Nicodim Gallery is pleased to present “Yesterday’s Heroes, Tomorrow’s Fools” - an exhibition of new paintings by Hungarian artist, Zsolt Bodoni (born 1977) and his first US solo show.
Bodoni’s darkly brooding paintings are tangibly atmospheric. First elevated and then punished by the vigorous sweeps of brushwork he uses to wash his landscapes and shadowy interiors, the works readily evoke the violent struggles of Hungary’s chequered past. For Bodoni, the tangled politics of his region’s history are especially poignant. As an ethnic Hungarian growing up in Romania during the last years of Ceausescu’s dictatorship, (Bodoni was born in Transylvania, a province that belonged to Hungary during the time of the Austro Hungarian Empire, but was then given over to Romania by the French in 1920), Bodoni was part of a unique generation that knew communism in childhood and experienced its disintegration and the transition into democracy in early adulthood; but he was also part of a minority group that suffered - if not persecution - then discrimination at the hands of the fiercely nationalistic Ceausescu.
If he had been born a century earlier, life would have been very different for the young artist - a fact he was constantly reminded of during his growing up, surrounded as he was by the imperialistic Austro Hungarian architecture that dominates Transylvania. Yet more so even than the architecture that surrounded him, it was the monument that left its mark and has continued to both trouble and inspired him. For the past year, Bodoni has become increasingly preoccupied by the idea of the monument in his painting. His new body of dramatic works address the commanding physicality of a type of sculpture intended to inspire or affirm the prowess of a victorious nation or movement; but they also deal with the ideological implications that accompany the decision to erect, remove or replace a particular figure or symbol in a key public place
Looking back as an adult on the changes that swept through Hungary and Transylvania, the artist was struck by the fact that each ‘empire’ brought with it its own heroes: The Hungarians celebrated their founding Magyars with statues of their warrior leaders and the ‘turul’ – a mythical, falcon-like bird said to have lead them to the land that became Hungary. Much later, leading Imperial figures such as Andrassy, the patriotic general, and Horthy, (regent of the Kingdom of Hungary in the interwar years), were immortalised in stone and bronze – only they too were to prove as mortal as the rest of us, for when the communists came, the bronze was melted down and re-cast to commemorate the idols of the new state.
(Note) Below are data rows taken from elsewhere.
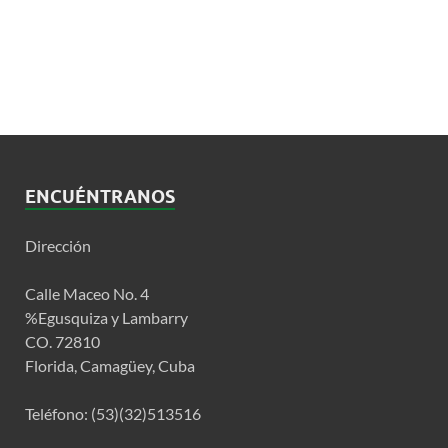
ENCUÉNTRANOS
Dirección
Calle Maceo No. 4
%Egusquiza y Lambarry
CO. 72810
Florida, Camagüey, Cuba
Teléfono: (53)(32)513516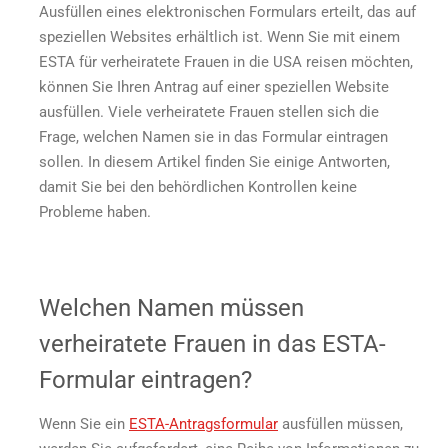
Frauen
Ausfüllen eines elektronischen Formulars erteilt, das auf
angeben?
speziellen Websites erhältlich ist. Wenn Sie mit einem
ESTA für verheiratete Frauen in die USA reisen möchten,
können Sie Ihren Antrag auf einer speziellen Website
ausfüllen. Viele verheiratete Frauen stellen sich die
Frage, welchen Namen sie in das Formular eintragen
sollen. In diesem Artikel finden Sie einige Antworten,
damit Sie bei den behördlichen Kontrollen keine
Probleme haben.
Welchen Namen müssen
verheiratete Frauen in das ESTA-
Formular eintragen?
Wenn Sie ein
ESTA-Antragsformular
ausfüllen müssen,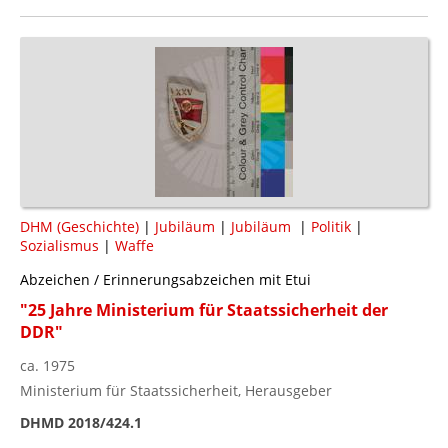
DHM (Geschichte)
|
Jubiläum
|
Jubiläum
|
Politik
|
Sozialismus
|
Waffe
Abzeichen / Erinnerungsabzeichen mit Etui
"25 Jahre Ministerium für Staatssicherheit der
DDR"
ca. 1975
Ministerium für Staatssicherheit, Herausgeber
DHMD 2018/424.1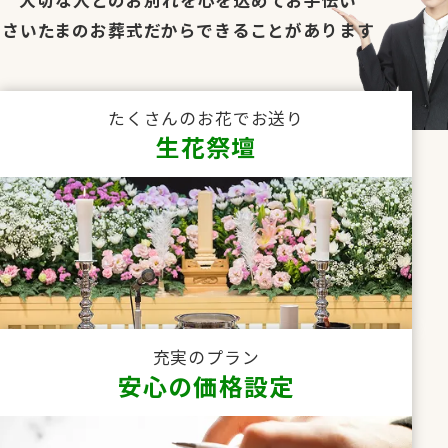
さいたまのお葬式だからできることがあります
たくさんのお花でお送り
生花祭壇
充実のプラン
安心の価格設定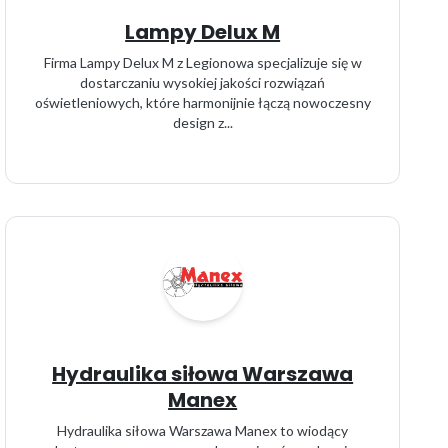
Lampy Delux M
Firma Lampy Delux M z Legionowa specjalizuje się w
dostarczaniu wysokiej jakości rozwiązań
oświetleniowych, które harmonijnie łączą nowoczesny
design z...
Hydraulika siłowa Warszawa
Manex
Hydraulika siłowa Warszawa Manex to wiodący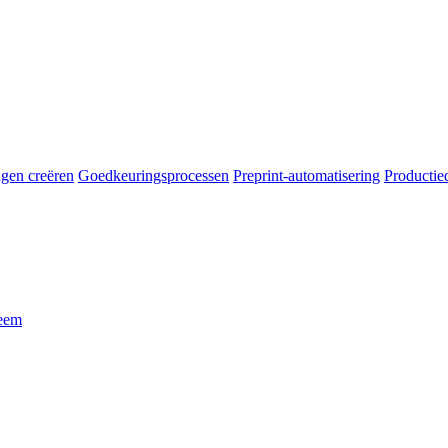
gen creëren
Goedkeuringsprocessen
Preprint-automatisering
Productie
leem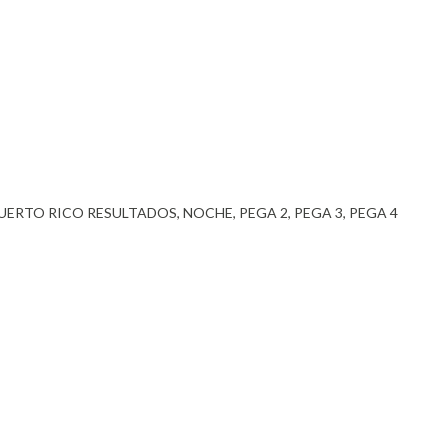
PUERTO RICO RESULTADOS
NOCHE
PEGA 2
PEGA 3
PEGA 4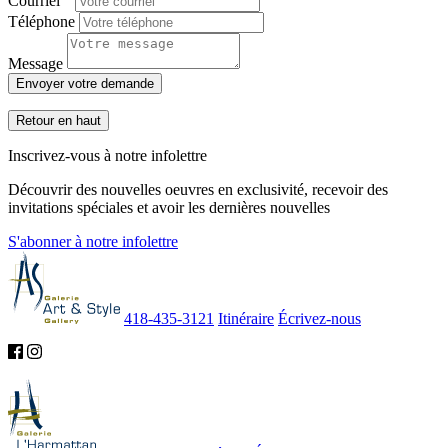
Courriel
Téléphone
Message
Envoyer votre demande
Retour en haut
Inscrivez-vous à notre infolettre
Découvrir des nouvelles oeuvres en exclusivité, recevoir des
invitations spéciales et avoir les dernières nouvelles
S'abonner à notre infolettre
418-435-3121
Itinéraire
Écrivez-nous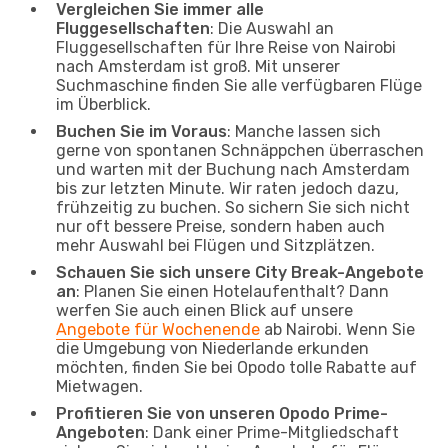
Vergleichen Sie immer alle
Fluggesellschaften
: Die Auswahl an
Fluggesellschaften für Ihre Reise von Nairobi
nach Amsterdam ist groß. Mit unserer
Suchmaschine finden Sie alle verfügbaren Flüge
im Überblick.
Buchen Sie im Voraus
: Manche lassen sich
gerne von spontanen Schnäppchen überraschen
und warten mit der Buchung nach Amsterdam
bis zur letzten Minute. Wir raten jedoch dazu,
frühzeitig zu buchen. So sichern Sie sich nicht
nur oft bessere Preise, sondern haben auch
mehr Auswahl bei Flügen und Sitzplätzen.
Schauen Sie sich unsere City Break-Angebote
an
: Planen Sie einen Hotelaufenthalt? Dann
werfen Sie auch einen Blick auf unsere
Angebote für Wochenende
ab Nairobi. Wenn Sie
die Umgebung von Niederlande erkunden
möchten, finden Sie bei Opodo tolle Rabatte auf
Mietwagen.
Profitieren Sie von unseren Opodo Prime-
Angeboten
: Dank einer Prime-Mitgliedschaft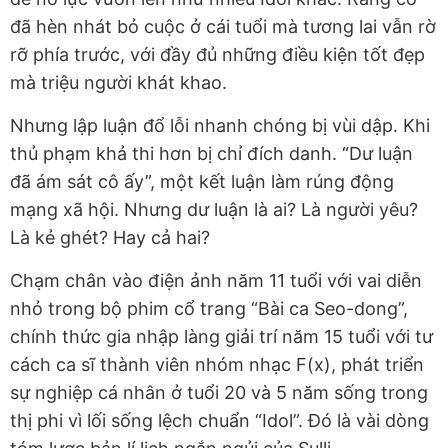
đã hèn nhát bỏ cuộc ở cái tuổi mà tương lai vẫn rờ
rỡ phía trước, với đầy đủ những điều kiện tốt đẹp
mà triệu người khát khao.
Nhưng lập luận đổ lỗi nhanh chóng bị vùi dập. Khi
thủ phạm khả thi hơn bị chỉ đích danh. “Dư luận
đã ám sát cô ấy”, một kết luận làm rúng động
mạng xã hội. Nhưng dư luận là ai? Là người yêu?
Là kẻ ghét? Hay cả hai?
Chạm chân vào điện ảnh năm 11 tuổi với vai diễn
nhỏ trong bộ phim cổ trang “Bài ca Seo-dong”,
chính thức gia nhập làng giải trí năm 15 tuổi với tư
cách ca sĩ thành viên nhóm nhạc F(x), phát triển
sự nghiệp cá nhân ở tuổi 20 và 5 năm sống trong
thị phi vì lối sống lệch chuẩn “Idol”. Đó là vài dòng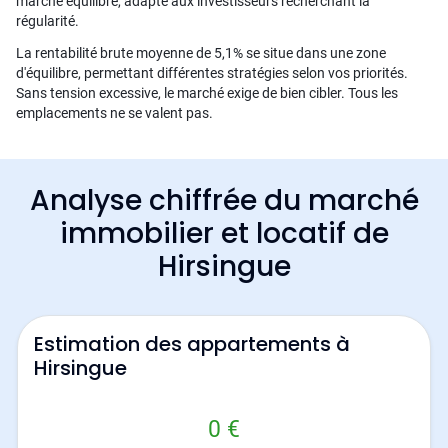
marché équilibré, adapté aux investisseurs recherchant la
régularité.
La rentabilité brute moyenne de 5,1% se situe dans une zone
d'équilibre, permettant différentes stratégies selon vos priorités.
Sans tension excessive, le marché exige de bien cibler. Tous les
emplacements ne se valent pas.
Analyse chiffrée du marché
immobilier et locatif de
Hirsingue
Estimation des appartements à
Hirsingue
0 €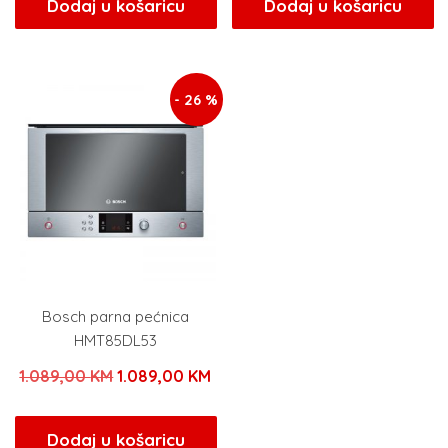
Dodaj u košaricu
Dodaj u košaricu
- 26 %
Bosch parna pećnica
HMT85DL53
Izvorna
Trenutna
1.089,00
KM
1.089,00
KM
cijena
cijena
bila
je:
Dodaj u košaricu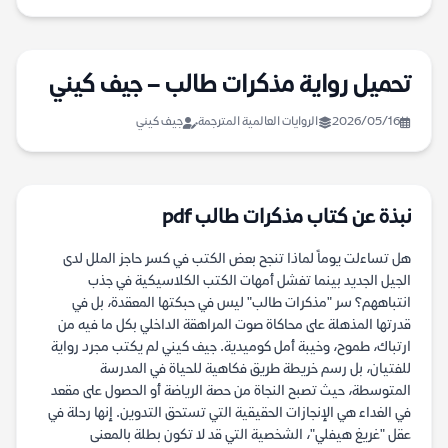
تحميل رواية مذكرات طالب – جيف كيني
2026/05/16
الروايات العالمية المترجمة
جيف كيني
نبذة عن كتاب مذكرات طالب pdf
هل تساءلت يوماً لماذا تنجح بعض الكتب في كسر حاجز الملل لدى
الجيل الجديد بينما تفشل أمهات الكتب الكلاسيكية في جذب
انتباههم؟ سر "مذكرات طالب" ليس في حبكتها المعقدة، بل في
قدرتها المذهلة على محاكاة صوت المراهقة الداخلي بكل ما فيه من
ارتباك، طموح، وخيبة أمل كوميدية. جيف كيني لم يكتب مجرد رواية
للفتيان، بل رسم خريطة طريق فكاهية للحياة في المدرسة
المتوسطة، حيث تصبح النجاة من حصة الرياضة أو الحصول على مقعد
في الغداء هي الإنجازات الحقيقية التي تستحق التدوين. إنها رحلة في
عقل "غريغ هيفلي"، الشخصية التي قد لا تكون بطلة بالمعنى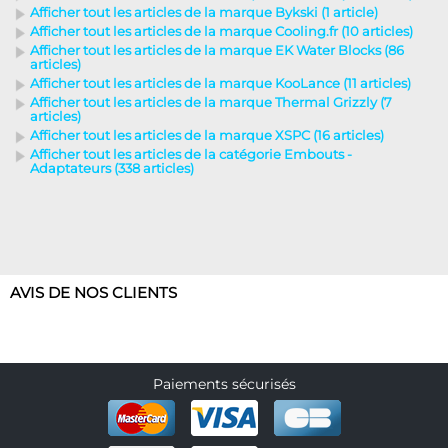
Afficher tout les articles de la marque Bykski (1 article)
Afficher tout les articles de la marque Cooling.fr (10 articles)
Afficher tout les articles de la marque EK Water Blocks (86
articles)
Afficher tout les articles de la marque KooLance (11 articles)
Afficher tout les articles de la marque Thermal Grizzly (7
articles)
Afficher tout les articles de la marque XSPC (16 articles)
Afficher tout les articles de la catégorie Embouts -
Adaptateurs (338 articles)
AVIS DE NOS CLIENTS
Paiements sécurisés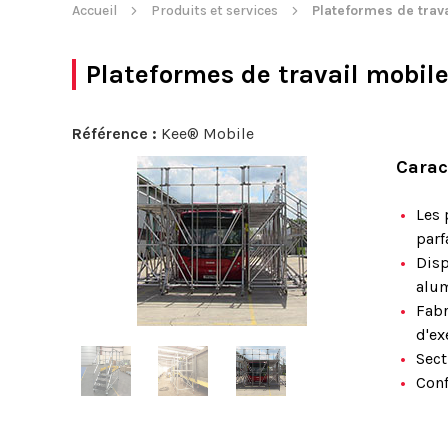
Accueil
Produits et services
Plateformes de trav
Plateformes de travail mobil
Référence :
Kee® Mobile
Carac
Les 
parf
Disp
alu
Fabr
d'ex
Sect
Con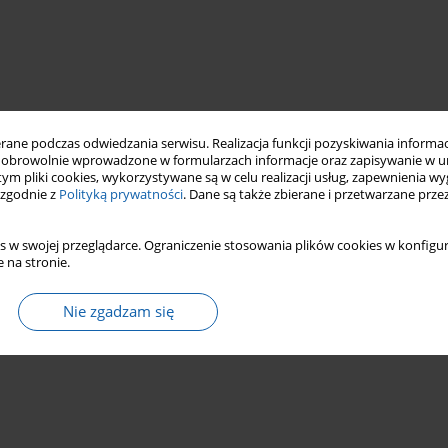
ne podczas odwiedzania serwisu. Realizacja funkcji pozyskiwania informacj
obrowolnie wprowadzone w formularzach informacje oraz zapisywanie w u
 tym pliki cookies, wykorzystywane są w celu realizacji usług, zapewnienia 
 zgodnie z
Polityką prywatności
. Dane są także zbierane i przetwarzane prze
s w swojej przeglądarce. Ograniczenie stosowania plików cookies w konfigur
 na stronie.
Nie zgadzam się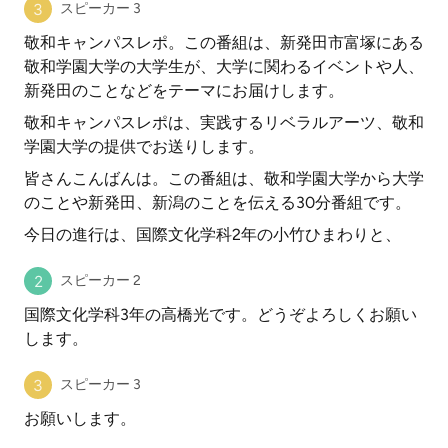
スピーカー 3
敬和キャンパスレポ。この番組は、新発田市富塚にある
敬和学園大学の大学生が、大学に関わるイベントや人、
新発田のことなどをテーマにお届けします。
敬和キャンパスレポは、実践するリベラルアーツ、敬和
学園大学の提供でお送りします。
皆さんこんばんは。この番組は、敬和学園大学から大学
のことや新発田、新潟のことを伝える30分番組です。
今日の進行は、国際文化学科2年の小竹ひまわりと、
スピーカー 2
国際文化学科3年の高橋光です。どうぞよろしくお願い
します。
スピーカー 3
お願いします。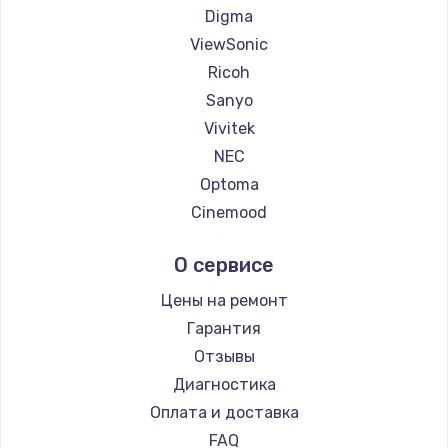
Digma
ViewSonic
Ricoh
Sanyo
Vivitek
NEC
Optoma
Cinemood
Infocus
О сервисе
Barco
Xgimi
Цены на ремонт
Canon
Гарантия
JVC
Отзывы
Casio
Диагностика
Hiper
Оплата и доставка
HITACHI
FAQ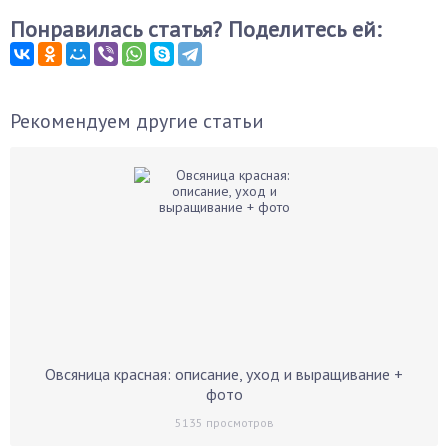
Понравилась статья? Поделитесь ей:
Рекомендуем другие статьи
Овсяница красная: описание, уход и выращивание +
фото
5135
просмотров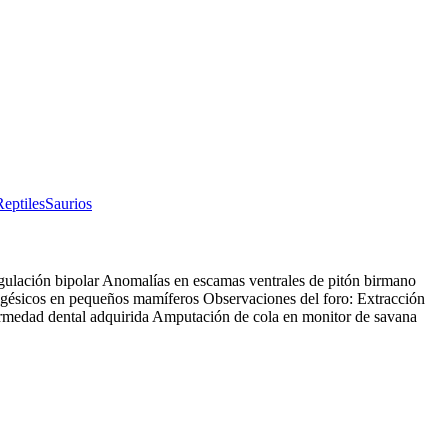
Reptiles
Saurios
ulación bipolar Anomalías en escamas ventrales de pitón birmano
lgésicos en pequeños mamíferos Observaciones del foro: Extracción
fermedad dental adquirida Amputación de cola en monitor de savana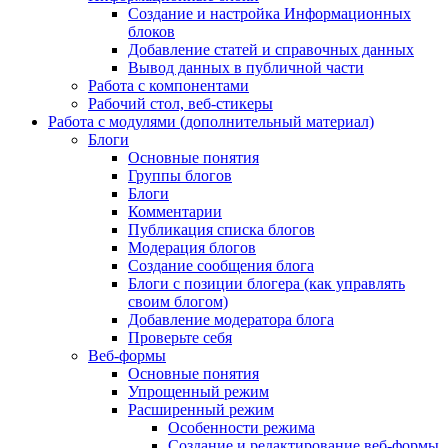
Создание и настройка Информационных
блоков
Добавление статей и справочных данных
Вывод данных в публичной части
Работа с компонентами
Рабочий стол, веб-стикеры
Работа с модулями (дополнительный материал)
Блоги
Основные понятия
Группы блогов
Блоги
Комментарии
Публикация списка блогов
Модерация блогов
Создание сообщения блога
Блоги с позиции блогера (как управлять
своим блогом)
Добавление модератора блога
Проверьте себя
Веб-формы
Основные понятия
Упрощенный режим
Расширенный режим
Особенности режима
Создание и редактирование веб-формы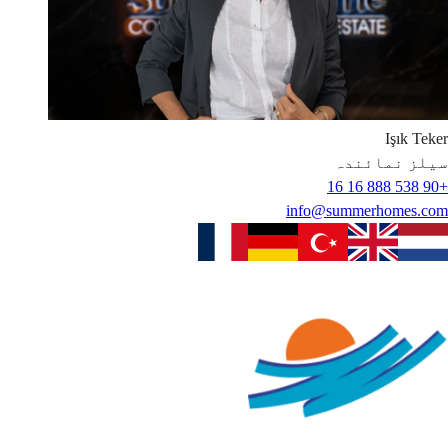
Işık
Teker
سیلز نمائندہ
+90 538 888 16 16
info@summerhomes.com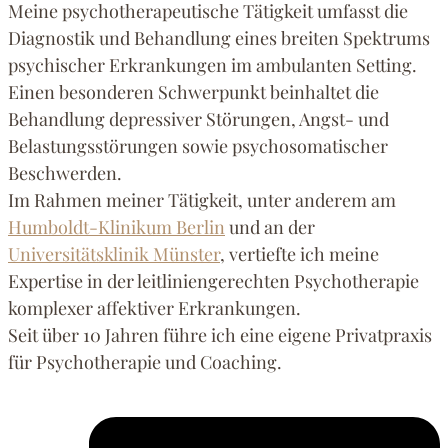
Meine psychotherapeutische Tätigkeit umfasst die
Diagnostik und Behandlung eines breiten Spektrums
psychischer Erkrankungen im ambulanten Setting.
Einen besonderen Schwerpunkt beinhaltet die
Behandlung depressiver Störungen, Angst- und
Belastungsstörungen sowie psychosomatischer
Beschwerden.
Im Rahmen meiner Tätigkeit, unter anderem am
Humboldt-Klinikum Berlin
und an der
Universitätsklinik Münster
, vertiefte ich meine
Expertise in der leitliniengerechten Psychotherapie
komplexer affektiver Erkrankungen.
Seit über 10 Jahren führe ich eine eigene Privatpraxis
für Psychotherapie und Coaching.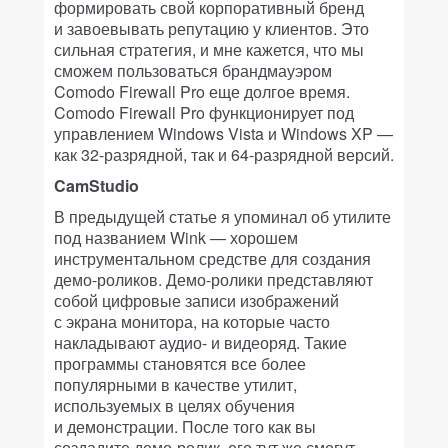
формировать свой корпоративный бренд
и завоевывать репутацию у клиентов. Это
сильная стратегия, и мне кажется, что мы
сможем пользоваться брандмауэром
Comodo Firewall Pro еще долгое время.
Comodo Firewall Pro функционирует под
управлением Windows Vista и Windows XP —
как 32-разрядной, так и 64-разрядной версий.
CamStudio
В предыдущей статье я упоминал об утилите
под названием Wink — хорошем
инструментальном средстве для создания
демо-роликов. Демо-ролики представляют
собой цифровые записи изображений
с экрана монитора, на которые часто
накладывают аудио- и видеоряд. Такие
программы становятся все более
популярными в качестве утилит,
используемых в целях обучения
и демонстрации. После того как вы
создадите демо-ролик, его тут же смогут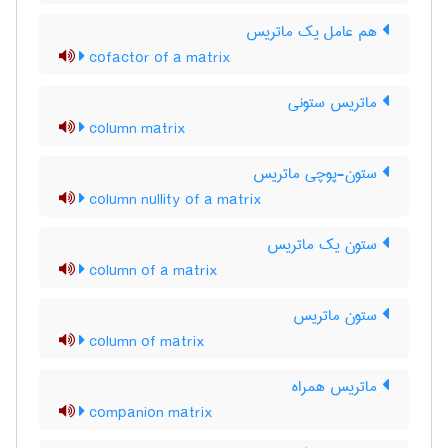
هم عامل یک ماتریس
cofactor of a matrix
ماتریس ستونی
column matrix
ستون-پوچی ماتریس
column nullity of a matrix
ستون یک ماتریس
column of a matrix
ستون ماتریس
column of matrix
ماتریس همراه
companion matrix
Yet again these new ‘heroes’ were deposed and decried as impostors. In the case of the gargantuan statue of Stalin, erected in Budapest in 1951, the deposition occurred only five years after its grand unveiling; and in the most dramatic fashion. On October 23, 1956, the year of the unsuccessful Hungarian uprising, around two hundred thousand Hungarians gathered in Budapest to demonstrate in sympathy for the Poles. The Hungarian Revolutionaries broadcast sixteen demands over the radio, one of them being the demolition of Stalin’s statue. Over one hundred thousand protestors set about the statue’s destruction and ‘Stalin’ was ripped from the pedestal leaving only his boots behind.
While Bodoni’s works are inspired by a strongly narrative element grounded in the context of his own personal experience and history, much of his painting is devoid of figuration and extraneous detail. Large areas are left undefined, empty of fuss and unnecessary congestion. Bodoni isn’t frightened to leave these dark holes for us to peer into and struggle through. His sweeping brushstrokes pick us up again if we lose ourselves for too long, but the shadows that remain a constant fixture of his paintings, are never very far behind us.